Heureusement, The Conduit a quelques atouts pour pallier ses imperfections en matière de level design. Il y a d’abord, comme annoncé, les graphismes. High Voltage a tenu ses promesses et livre un jeu à la réalisation de haute volée, qui se situe un cran au-dessus de ce qu’on peut voir habituellement sur Wii. Des textures qui en jettent, des animations bien fichues et même un petit flou de profondeur lors du rechargement, voilà de quoi prouver que la Wii en a bel et bien dans le ventre. Évidemment, le frame rate lui ne suit pas toujours, surtout avec un tel niveau de détail et un écran souvent bien chargé, mais il reste globalement à un niveau acceptable.

L’autre point fort est à aller chercher du côté de la maniabilité. The Conduit se prend très facilement en main, et comporte de multiples options de paramétrage. On pourra ainsi régler l’angle mort (autrement dit le périmètre dans lequel le pointeur fait bouger la tête du personnage), ou encore la configuration des boutons. De base, on trouve quelques incohérences, comme l’attaque de mêlée assignée à un mouvement de Wiimote, et qui rend bien confus les combats au corps à corps, surtout en multi. A part ça, le jeu comporte quelques idées sympa, pour peu que vous ayez le pouce assez long. Une pression sur la croix permet par exemple de faire un demi-tour complet sans avoir à bouger la Wiimote. Le bouton +, lui, sera d’une utilité cruciale puisqu’il permet de sortir un accessoire mystérieux, l’œil, sorte de sphère dotée d’un faisceau révélant l’invisible. Histoire de rompre avec les combats frénétiques, les niveaux cachent des serrures invisibles et des interrupteurs qu’il faudra « activer » avec cette sphère, qui permet également de révéler des caches d’armes ou de briser le camouflage d’un ennemi invisible. Un ustensile sympathique, même si, comme écrit plus haut, l’action incessante rend parfois pénible son utilisation au beau milieu des combats.

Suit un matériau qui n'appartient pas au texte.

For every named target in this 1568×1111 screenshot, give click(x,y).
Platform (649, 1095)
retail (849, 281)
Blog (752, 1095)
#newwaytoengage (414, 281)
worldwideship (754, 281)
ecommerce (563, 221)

Une prise en main efficace associée à une réalisation solide, là est donc le véritable intérêt de The Conduit. Envoyer valser un Drudge au corps à corps d’un geste de Wiimote, charger son tir et pulvériser un autre alien planqué derrière une voiture, sentir le bruit du rechargement de l’arme dans le haut-parleur de la manette, ce sont des sensations qui font mouche chez tout fan de FPS. Un plaisir toutefois éphémère. 5 heures seulement suffisent pour venir à bout de la dizaine de niveaux de la campagne solo, et ce ne sont pas ses plusieurs modes de difficulté ni ses bonus (succès façon Xbox 360, emblèmes planqués) qui donneront envie de s’y replonger.

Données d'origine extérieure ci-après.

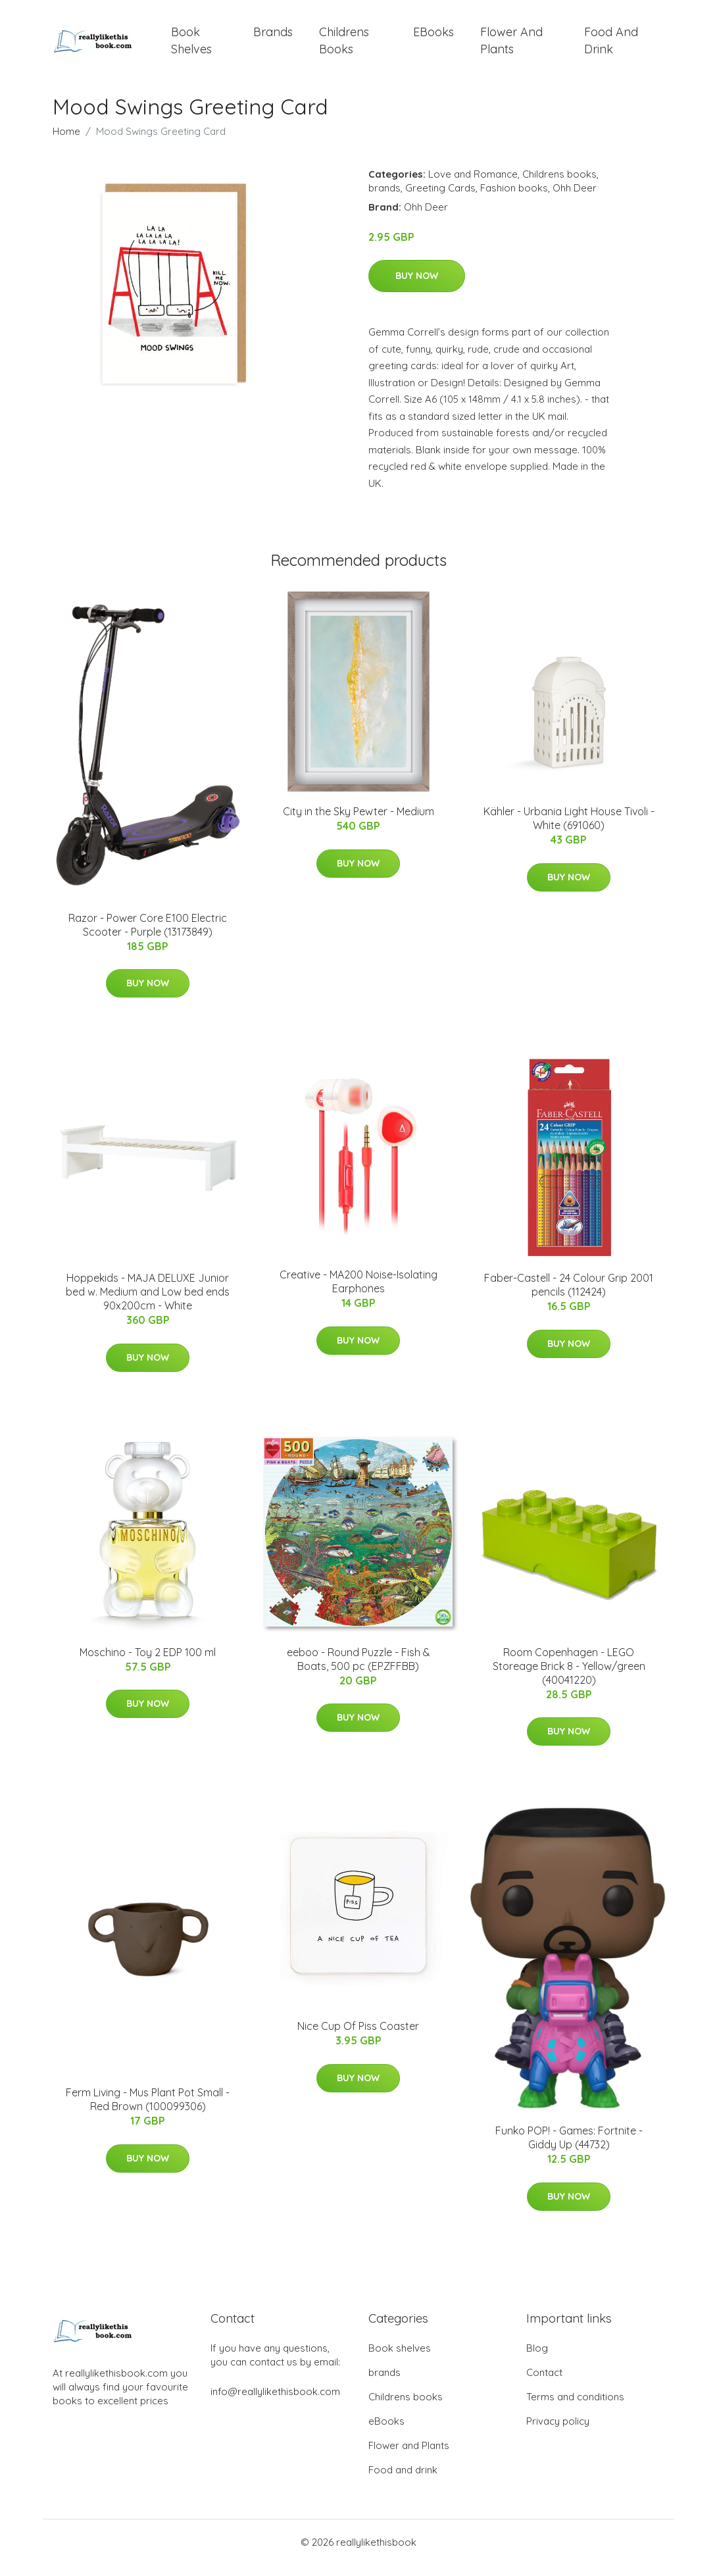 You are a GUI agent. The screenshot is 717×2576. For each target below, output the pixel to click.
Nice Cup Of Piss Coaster (358, 2037)
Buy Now (416, 287)
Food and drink (611, 46)
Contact (544, 2383)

A plusieurs dans le même Conduit


C’est donc vers le multijoueur que les PGM de tous poils pourront se tourner pour profiter du jeu sur le long terme. Uniquement jouable en ligne et sans écran splitté, il n’a pas été négligé par High Voltage, loin de là. En même temps, la concurrence sur le créneau n’est pas farouche. Au programme, trois modes de jeux : Chacun pour Soi, Match en équipe, et Match à Objectif, qui cachent eux-mêmes plusieurs variantes jouable jusqu’à douze participants. Par exemple, en Chacun pour Soi les joueurs doivent s’entretuer pour tous les moyens possibles, on l’aura compris. Mais ils peuvent être limités par trois réapparitions, ou bien avoir une « cible » bien particulière à éliminer pour marquer des points. Une fois dans le feu de l’action, l’arsenal proposé varie selon les parties : si certains préfèrent commencer avec des armes classiques, d’autres mettent directement des armes explosives, et en voiture Simone. Contrairement au mode solo, le multi se la joue moins bourrin. Sachant que quelques balles plus un coup de crosse peuvent vous mettre à terre en moins de deux, la prudence et la coopération sont de mise. Les matches prennent donc une tournure assez stratégique, la marge de progression étant bien réelle, récompensée par des points d’expérience et des « grades » pour frimer. Signalons aussi une compatibilité avec le WiiSpeak pour s’insulter entre amis.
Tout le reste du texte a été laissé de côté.